People also have to undergo much higher doses of chemotherapy before a donor bone marrow transplant than before gene therapy.
“There can be effects [later in life] from chemotherapy treatment, including effects on growth, the endocrine system, or fertility,” said Whitney Reid, M.D., an attending physician in the department of allergy and immunology at Children’s Hospital of Philadelphia, who was not involved in the study.
With gene therapy, “you can give those patients much lower doses of chemotherapy and there’s a much lower chance of rejection,” she said.
Eliana “was able to go from living in isolation to going to preschool, swimming in the public pool, playing on the playground and doing everything any other child can do,” her father said. (Courtesy of Caroline Nachem)

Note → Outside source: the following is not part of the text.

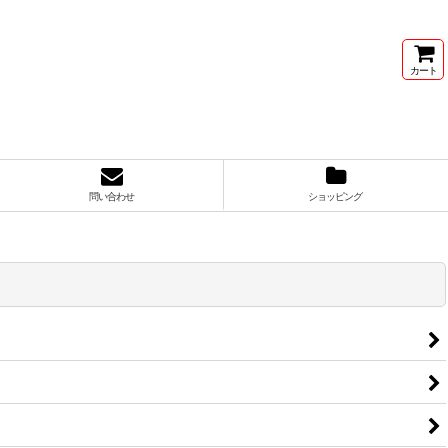
カート
問い合わせ
ショッピング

Having another treatment for ADA-SCID is especially important, Reid added. Changes in the ADA gene cause toxins to accumulate in clumps of white blood cells called lymphocytes. This can lead to hearing loss and learning difficulties as children get older.
Unlike other types of SCID, “it doesn’t just affect the immune system,” Reid said.
Duke University’s Mousallem said he hopes the success of the trial will open the door to gene therapy for other rare diseases that often go untreated, as well as SCID, which is caused by other gene variants.
“The data is well suited to ADA-SCID, and we hope that one day it will become the standard of care,” he said.
Eliana will be 12 next week and loves taking dance lessons.
“It’s amazing that she was able to go from a life of isolation to go to preschool, swim in the public pool, play on the playground and do everything any other child can do,” her father said.
Eliana still gets tested twice a year to make sure her immune system hasn’t weakened. So far so good.
“We think of it as a lifelong therapy,” Kohn said. “Some of these kids are now 15 and living normal lives. We treated them when they were little babies, and now they’re going to graduation.”